Required work: Using the listing below, report each line holding the string "REFLECT".

Study material:

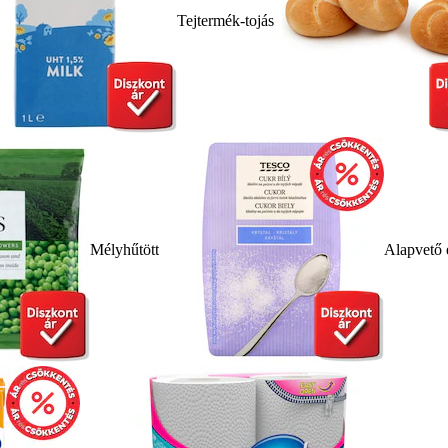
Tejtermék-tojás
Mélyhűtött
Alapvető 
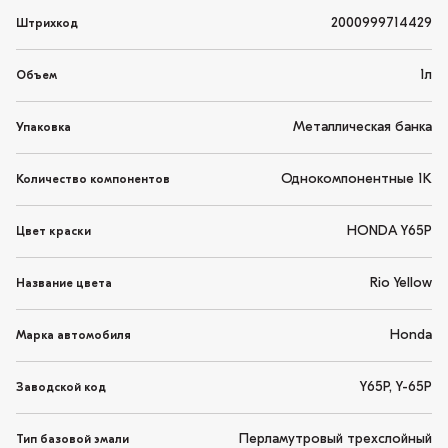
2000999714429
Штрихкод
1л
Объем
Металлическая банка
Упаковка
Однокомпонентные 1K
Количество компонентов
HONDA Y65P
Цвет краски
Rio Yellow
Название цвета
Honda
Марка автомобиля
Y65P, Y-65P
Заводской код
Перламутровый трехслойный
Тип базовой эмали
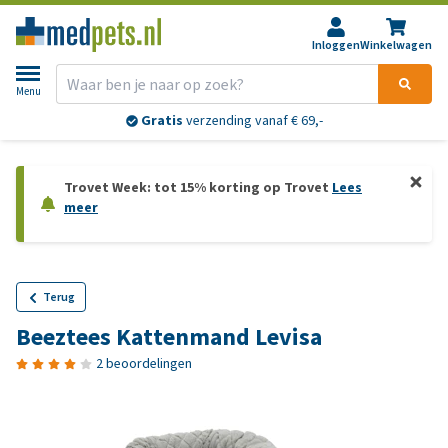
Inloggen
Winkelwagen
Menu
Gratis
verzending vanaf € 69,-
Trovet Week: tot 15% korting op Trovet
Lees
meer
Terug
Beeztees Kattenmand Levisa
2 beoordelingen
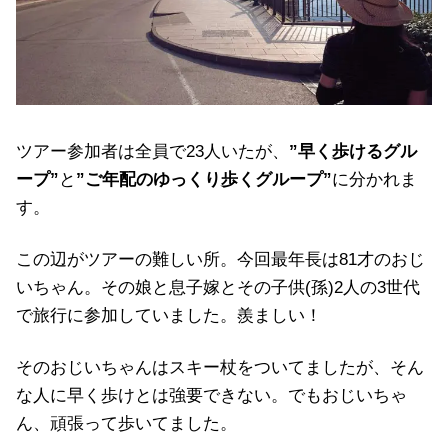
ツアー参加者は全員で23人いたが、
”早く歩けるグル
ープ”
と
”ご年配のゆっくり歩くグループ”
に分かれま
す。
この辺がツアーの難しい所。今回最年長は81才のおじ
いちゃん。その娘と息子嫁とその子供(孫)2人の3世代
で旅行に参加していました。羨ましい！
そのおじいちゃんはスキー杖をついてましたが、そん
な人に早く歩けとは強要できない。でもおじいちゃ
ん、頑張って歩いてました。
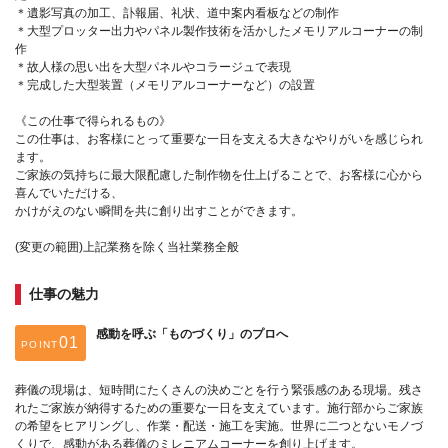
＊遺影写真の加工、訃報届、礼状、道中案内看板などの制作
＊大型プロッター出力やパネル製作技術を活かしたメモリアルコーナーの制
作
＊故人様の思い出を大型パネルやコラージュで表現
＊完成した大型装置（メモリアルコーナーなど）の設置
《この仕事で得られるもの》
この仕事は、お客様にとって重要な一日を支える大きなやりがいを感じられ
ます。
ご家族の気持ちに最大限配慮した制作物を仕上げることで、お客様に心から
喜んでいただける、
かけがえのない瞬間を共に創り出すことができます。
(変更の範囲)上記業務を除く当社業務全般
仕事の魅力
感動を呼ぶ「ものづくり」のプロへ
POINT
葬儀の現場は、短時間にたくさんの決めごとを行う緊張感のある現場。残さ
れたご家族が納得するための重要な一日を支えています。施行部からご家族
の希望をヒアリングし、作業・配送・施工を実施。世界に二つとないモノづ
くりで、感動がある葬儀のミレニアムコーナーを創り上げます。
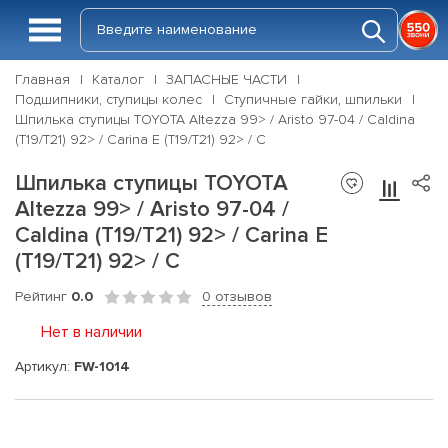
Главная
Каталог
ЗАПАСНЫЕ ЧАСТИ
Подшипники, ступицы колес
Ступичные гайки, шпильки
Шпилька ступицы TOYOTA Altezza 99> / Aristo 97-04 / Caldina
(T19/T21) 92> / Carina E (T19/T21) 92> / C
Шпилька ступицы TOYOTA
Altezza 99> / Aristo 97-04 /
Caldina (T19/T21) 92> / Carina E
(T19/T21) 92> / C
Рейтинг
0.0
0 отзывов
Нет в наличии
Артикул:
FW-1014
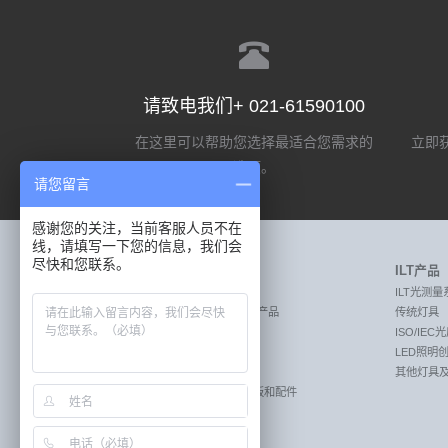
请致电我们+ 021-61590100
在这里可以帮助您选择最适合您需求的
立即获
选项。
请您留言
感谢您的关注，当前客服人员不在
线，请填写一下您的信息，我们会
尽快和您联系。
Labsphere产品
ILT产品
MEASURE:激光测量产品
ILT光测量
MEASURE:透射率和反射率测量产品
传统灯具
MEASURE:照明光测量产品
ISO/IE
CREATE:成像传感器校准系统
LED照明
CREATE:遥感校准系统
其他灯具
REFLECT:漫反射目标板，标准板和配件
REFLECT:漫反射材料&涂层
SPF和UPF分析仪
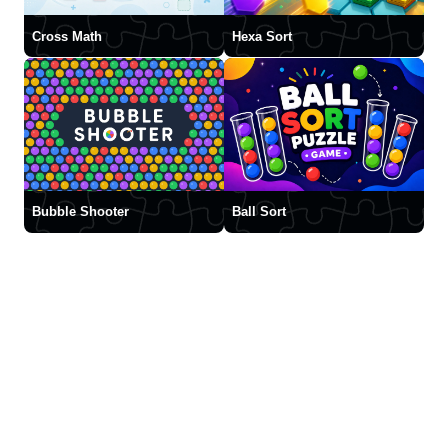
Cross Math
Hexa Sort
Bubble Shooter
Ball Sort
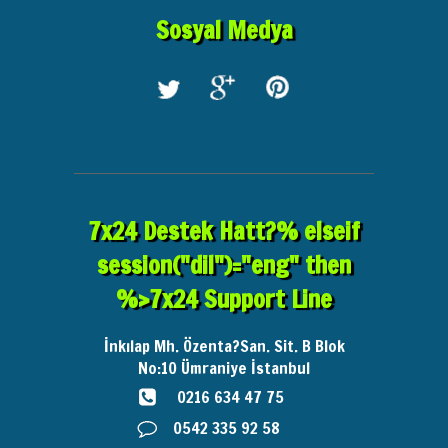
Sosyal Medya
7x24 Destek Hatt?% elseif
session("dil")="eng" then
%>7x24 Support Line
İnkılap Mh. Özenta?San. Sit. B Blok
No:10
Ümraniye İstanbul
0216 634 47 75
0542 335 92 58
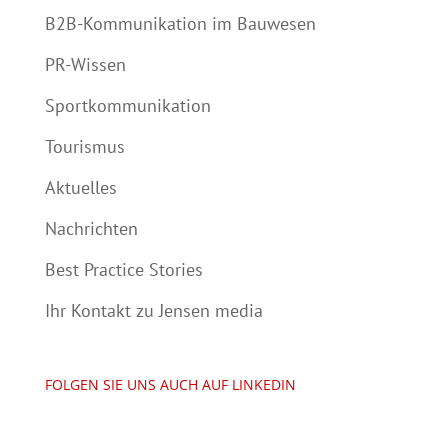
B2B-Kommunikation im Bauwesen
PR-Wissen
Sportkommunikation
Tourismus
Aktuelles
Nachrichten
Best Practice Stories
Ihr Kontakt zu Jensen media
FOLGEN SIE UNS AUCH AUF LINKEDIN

Answer box:
REFLECT:漫反射目标板，标准板和配件
REFLECT:漫反射材料&涂层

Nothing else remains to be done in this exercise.